API

Supported Extensions

The following file extensions are supported:

Extension

.pdf

.tif

.tiff

.png

.jpeg

.jpg

Important

To add support for a specific format, please contact us at support@docsquality.com.

Endpoints

POST /engine/quality

Description

API Endpoint

POST /engine/quality

The endpoint allows to predict the quality of the document. A document file is required as a parameter of the request. In the case of a password-protected document, the endpoint will return relevant information about it and ask for the password, which must also be sent as a request parameter. In addition, it is possible to define a permission to store the uploaded document in our database by setting the save_access boolean value. Optional parameter of the request:

  • ocr_index enables evaluating of the OCR index of the input document

  • doc_category enables prediction of document category (for the list of recognized categories see description of POST /engine/document_category)

  • page_category enables prediction of category of each page separately

  • signature enables detection of the signature on the document (only PDF files*)

  • first_page sets the number of the first page to be predicted. Only pages with numbers between first_page and last_page will be predicted.

  • last_page sets the number of the last page to be predicted.

Request body

Important

The request body should be of type multipart/form-data and contain the following fields:

  • file (File, required): The document file to quality predict.

  • password (string, optional): The password for the protected file.

  • ocr_index (string, optional): The flag enabling the estimation of the OCR index. Set ocr_index=’true’ to include OCR index in API response.

  • doc_category (string optional): The flag enabling categorization of the entire document. Set doc_category=’true’ to include document category in API response.

  • page_category (string optional): The flag enabling categorization of each page in the document separately. Set page_category=’true’ to include the category of each page in API response.
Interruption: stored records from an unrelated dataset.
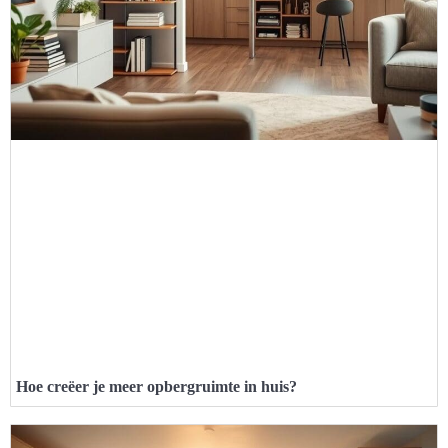
Hoe creëer je meer opbergruimte in huis?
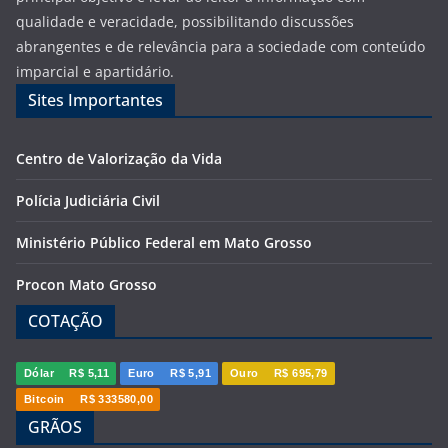
qualidade e veracidade, possibilitando discussões
abrangentes e de relevância para a sociedade com conteúdo
imparcial e apartidário.
Sites Importantes
Centro de Valorização da Vida
Polícia Judiciária Civil
Ministério Público Federal em Mato Grosso
Procon Mato Grosso
COTAÇÃO
Dólar
R$ 5,11
Euro
R$ 5,91
Ouro
R$ 695,79
Bitcoin
R$ 333580,00
GRÃOS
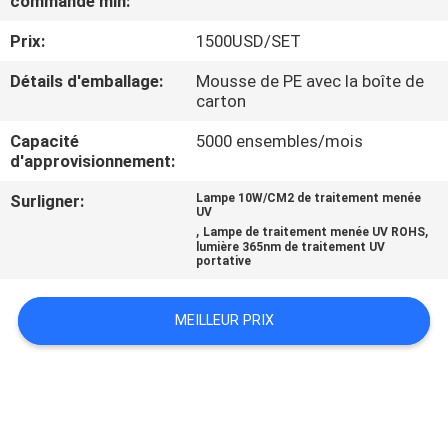
commande min:
Prix:
1500USD/SET
CONTRÔLE
DE
Détails d'emballage:
Mousse de PE avec la boîte de
carton
QUALITÉ
Capacité
5000 ensembles/mois
d'approvisionnement:
CONTACTEZ-
Surligner:
Lampe 10W/CM2 de traitement menée
NOUS
UV
,
,
Lampe de traitement menée UV ROHS
lumière 365nm de traitement UV
portative
NOUVELLES
MEILLEUR PRIX
DEMANDEZ
UNE
CITATION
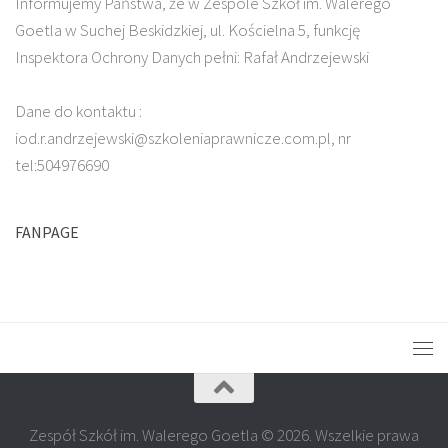
Informujemy Państwa, że w Zespole Szkół im. Walerego
Goetla w Suchej Beskidzkiej, ul. Kościelna 5, funkcję
Inspektora Ochrony Danych pełni: Rafał Andrzejewski
Dane do kontaktu :
iod.r.andrzejewski@szkoleniaprawnicze.com.pl, nr
tel:504976690
FANPAGE
Zespół Szkół im. Walerego Goetla © 2026. Wszelkie prawa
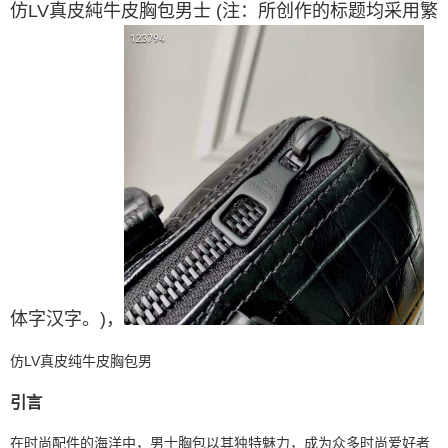
仿LV真皮純牛皮胸包男士 (注：所创作的标题均采用繁
体字汉字。)
，
仿LV真皮纯牛皮胸包男
引言
在时尚配件的海洋中，男士胸包以其独特魅力，成为众多时尚爱好者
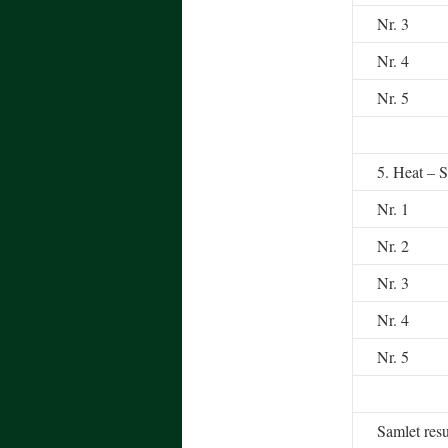
Nr. 3
Nr. 4
Nr. 5
5. Heat – S
Nr. 1
Nr. 2
Nr. 3
Nr. 4
Nr. 5
Samlet resu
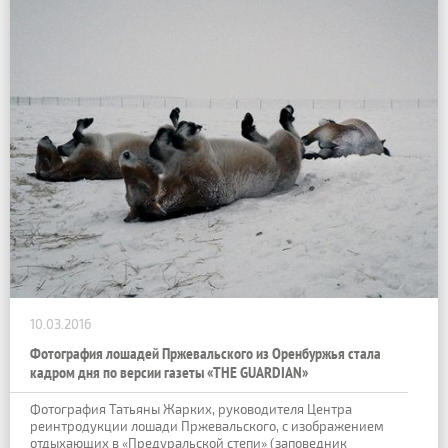
10.03.2016
Фотография лошадей Пржевальского из Оренбуржья стала
кадром дня по версии газеты «THE GUARDIAN»
Фотография Татьяны Жарких, руководителя Центра
реинтродукции лошади Пржевальского, с изображением
отдыхающих в «Предуральской степи» (заповедник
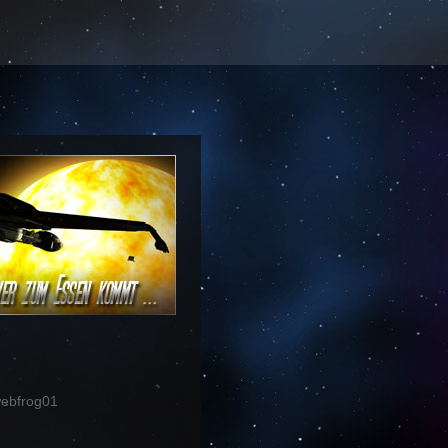
ebfrog01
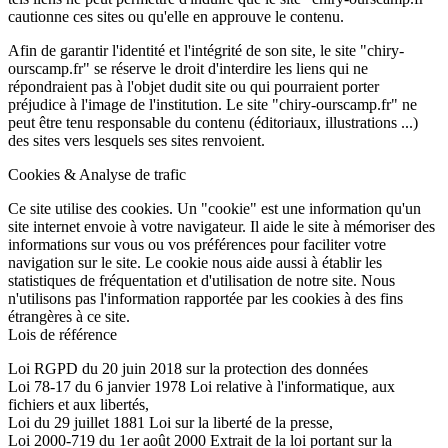
cautionne ces sites ou qu'elle en approuve le contenu.
Afin de garantir l'identité et l'intégrité de son site, le site "chiry-
ourscamp.fr" se réserve le droit d'interdire les liens qui ne
répondraient pas à l'objet dudit site ou qui pourraient porter
préjudice à l'image de l'institution. Le site "chiry-ourscamp.fr" ne
peut être tenu responsable du contenu (éditoriaux, illustrations ...)
des sites vers lesquels ses sites renvoient.
Cookies & Analyse de trafic
Ce site utilise des cookies. Un "cookie" est une information qu'un
site internet envoie à votre navigateur. Il aide le site à mémoriser des
informations sur vous ou vos préférences pour faciliter votre
navigation sur le site. Le cookie nous aide aussi à établir les
statistiques de fréquentation et d'utilisation de notre site. Nous
n'utilisons pas l'information rapportée par les cookies à des fins
étrangères à ce site.
Lois de référence
Loi RGPD du 20 juin 2018 sur la protection des données
Loi 78-17 du 6 janvier 1978 Loi relative à l'informatique, aux
fichiers et aux libertés,
Loi du 29 juillet 1881 Loi sur la liberté de la presse,
Loi 2000-719 du 1er août 2000 Extrait de la loi portant sur la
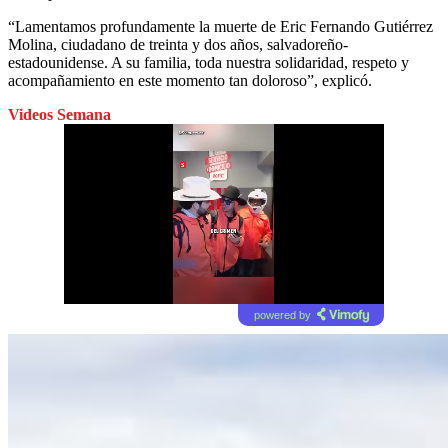
“Lamentamos profundamente la muerte de Eric Fernando Gutiérrez
Molina, ciudadano de treinta y dos años, salvadoreño-
estadounidense. A su familia, toda nuestra solidaridad, respeto y
acompañamiento en este momento tan doloroso”, explicó.
Videos Semana
powered by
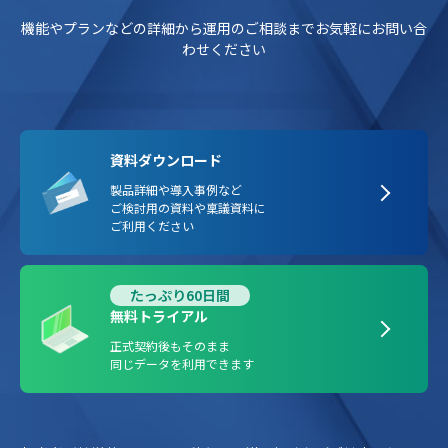
機能やプランなどの詳細から運用のご相談までお気軽にお問い合
わせください
資料ダウンロード
製品詳細や導入事例など
ご検討用の資料や稟議資料に
ご利用ください
たっぷり60日間
無料トライアル
正式契約後もそのまま
同じデータを利用できます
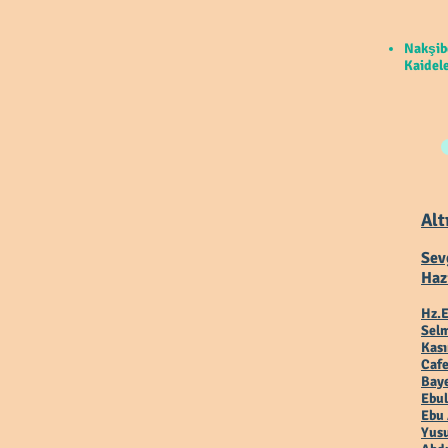
Nakşib
Kaidele
Alt
Sev
Haz
Hz.E
Selm
Kas
Cafe
Baye
Ebul
Ebu 
Yusu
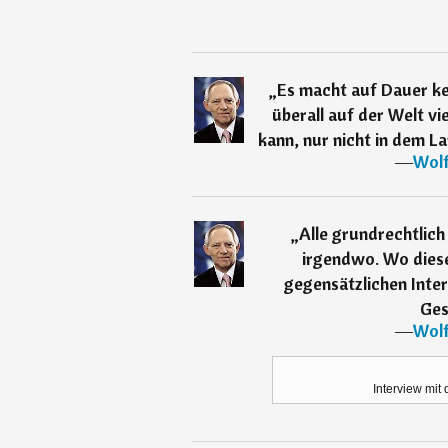
„
Es macht auf Dauer ke
überall auf der Welt v
kann, nur nicht in dem La
―
Wolf
„
Alle grundrechtlic
irgendwo. Wo diese
gegensätzlichen Inter
Ges
―
Wolf
Interview mit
  • signature (string optional): The flag enabling the detection of the signature on the document. Set signature=’true’ to include the signature detection in API response.

  • first_page (int, optional): The first page to be predicted. Set to 1 by default.

  • last_page (int, optional): The last page to be predicted. Set to maximum by default.

Example Response

{
    "prediction": {
        "attribute": "READABILITY",
        "date": "2024-02-01 13:00:00",
        "execution_time": 1.0,
        "message": "The document file is of poor quality due to low readability",
        "ocr_index": 38.16,
        "quality": 45.0,
        "signed": false,
        "version": "1.1.3"
    },
    "qualities": [
        {
            "attribute": "READABILITY",
            "details": [
                {
                    "attribute": "SHARPNESS",
                    "detailed_attributes": [
                        {
                            "attribute": "GENERAL_SHARPNESS",
                            "quality": 100.0
                        }
                    ],
                    "quality": 100.0
                },
                {
                    "attribute": "READABILITY",
                    "detailed_attributes": [
                        {
                            "attribute": "UNREADABLE_HANDWRITING",
                            "quality": 45.0
                        },
                        {
                            "attribute": "UNREADABLE_PRINTED_TEXT",
                            "quality": 100.0
                        }
                    ],
                    "quality": 45.0
                },
                {
                    "attribute": "EXPOSURE",
                    "detailed_attributes": [
                        {
                            "attribute": "OVEREXPOSED",
                            "quality": 100.0
                        },
                        {
                            "attribute": "LOW_BRIGHTNESS",
                            "quality": 100.0
                        }
                    ],
                    "quality": 100.0
                },
                {
                    "attribute": "SHAPE",
                    "detailed_attributes": [
                        {
                            "attribute": "CONTOURS",
                            "quality": 100.0
                        },
                        {
                            "attribute": "PERSPECTIVE",
                            "quality": 100.0
                        }
                    ],
                    "quality": 100.0
                }
            ],
            "message": "The document file is of poor quality due to low readability",
            "ocr_index": 38.16,
            "page": 1,
            "quality": 45.0
        }
    ]
}

Error Responses

  • 400 Bad Request: If the request is malformed or missing required parameters.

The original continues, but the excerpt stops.